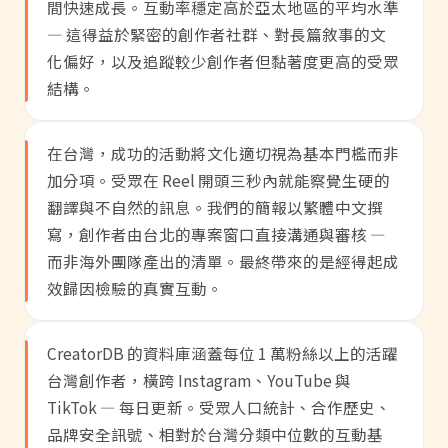
間快速成長。互動率穩定高於亞太地區的平均水準
— 這得益於緊密的創作者社群、對長篇敘事的文
化偏好，以及追蹤較少創作者但黏著度更高的受眾
結構。
在台灣，成功的活動將文化適切視為基本門檻而非
加分項。受眾在 Reel 開頭三秒內就能察覺生硬的
翻譯與不自然的訊息。我們的簡報以繁體中文撰
寫，創作者由台北的專案窗口直接溝通與審核 —
而非海外團隊產出的清單。最終帶來的是經得起成
效歸因檢驗的真實互動。
CreatorDB 的資料庫涵蓋每位 1 萬粉絲以上的活躍
台灣創作者，橫跨 Instagram、YouTube 與
TikTok — 每日更新。受眾人口統計、合作歷史、
品牌安全訊號、相對於台灣分類中位數的互動基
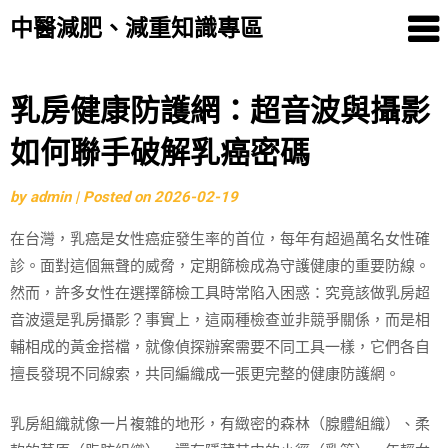
中醫減肥、減重知識專區
Skip
乳房健康防護網：超音波與攝影
to
如何聯手破解乳癌密碼
content
by
admin
|
Posted on
2026-02-19
在台灣，乳癌是女性癌症發生率的首位，每年有超過萬名女性確
診。面對這個無聲的威脅，定期篩檢成為守護健康的重要防線。
然而，許多女性在選擇篩檢工具時常陷入困惑：究竟該做乳房超
音波還是乳房攝影？事實上，這兩種檢查並非競爭關係，而是相
輔相成的黃金搭檔，就像偵探辦案需要不同工具一樣，它們各自
擅長發現不同線索，共同編織成一張更完整的健康防護網。
乳房組織就像一片複雜的地形，有緻密的森林（腺體組織）、柔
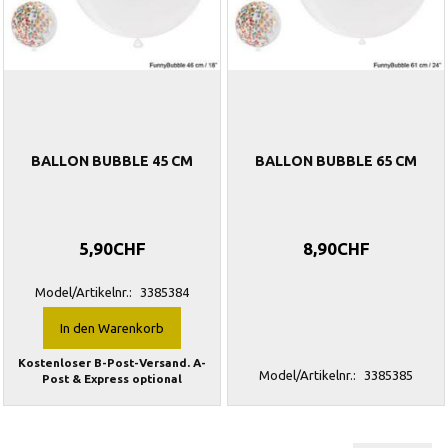
BALLON BUBBLE 45 CM
BALLON BUBBLE 65 CM
5,90CHF
8,90CHF
Model/Artikelnr.:
3385384
In den Warenkorb
Kostenloser B-Post-Versand. A-
Model/Artikelnr.:
3385385
Post & Express optional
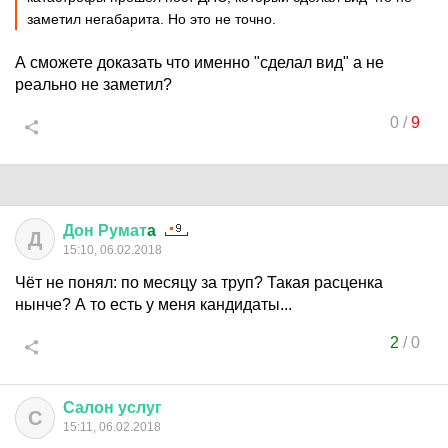
заметил негабарита. Но это не точно.
А сможете доказать что именно "сделал вид" а не
реально не заметил?
0
/
9
Дон
Румат
a
Д
15:10, 06.02.2018
Чёт не понял: по месяцу за труп? Такая расценка
нынче? А то есть у меня кандидаты...
2
/
0
Салон
услуг
С
15:11, 06.02.2018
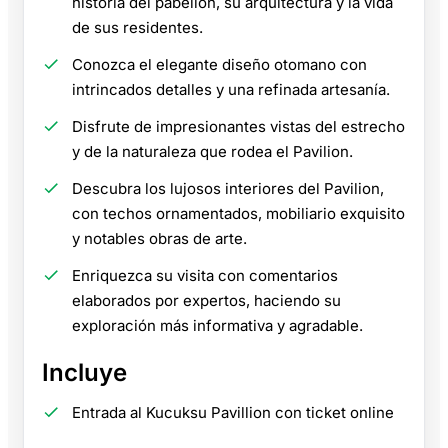
historia del pabellón, su arquitectura y la vida
de sus residentes.
Conozca el elegante diseño otomano con
intrincados detalles y una refinada artesanía.
Disfrute de impresionantes vistas del estrecho
y de la naturaleza que rodea el Pavilion.
Descubra los lujosos interiores del Pavilion,
con techos ornamentados, mobiliario exquisito
y notables obras de arte.
Enriquezca su visita con comentarios
elaborados por expertos, haciendo su
exploración más informativa y agradable.
Incluye
Entrada al Kucuksu Pavillion con ticket online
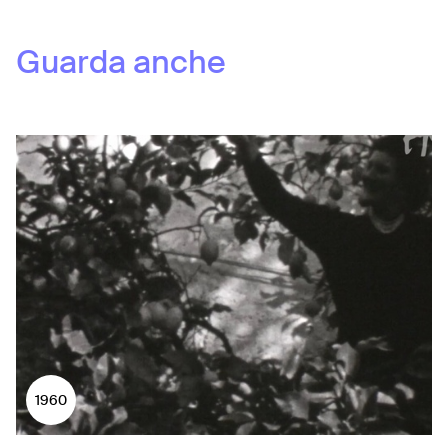
Guarda anche
1960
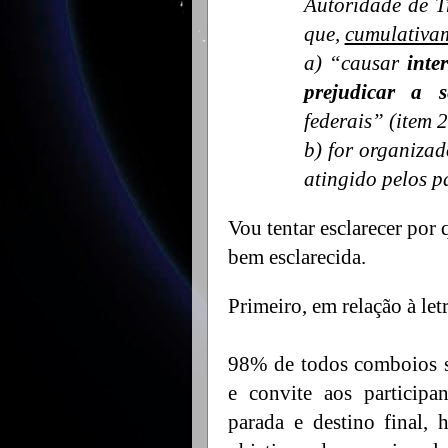
Autoridade de T
que,
cumulativa
a) “causar
inte
prejudicar a s
federais” (item
b) for organiza
atingido pelos p
Vou tentar esclarecer por
bem esclarecida.
Primeiro, em relação à letr
98% de todos comboios 
e convite aos participan
parada e destino final, 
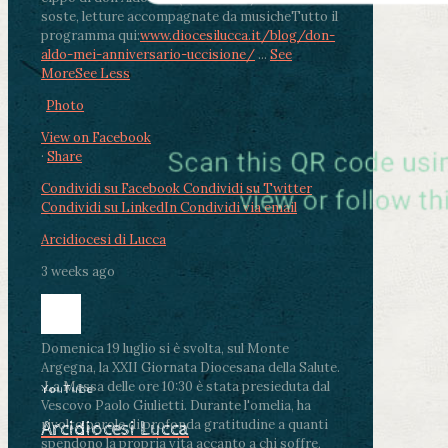
soste, letture accompagnate da musiche
Tutto il
programma qui:
www.diocesilucca.it/blog/don-
aldo-mei-anniversario-uccisione/
...
See
More
See Less
Photo
View on Facebook
·
Share
Condividi su Facebook
Condividi su Twitter
Condividi su LinkedIn
Condividi via email
Arcidiocesi di Lucca
3 weeks ago
Domenica 19 luglio si è svolta, sul Monte
Argegna, la XXII Giornata Diocesana della Salute.
.
La Messa delle ore 10:30 è stata presieduta dal
YouTube
Vescovo Paolo Giulietti. Durante l'omelia, ha
rivolto parole di profonda gratitudine a quanti
Arcidiocesi Lucca
spendono la propria vita accanto a chi soffre,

■ **ASSIGNMENT**: In the data, find how many lines hold the string "Arcidiocesi", and answer with the number only.

■ **SOLUTION TO THE EXERCISE**: 2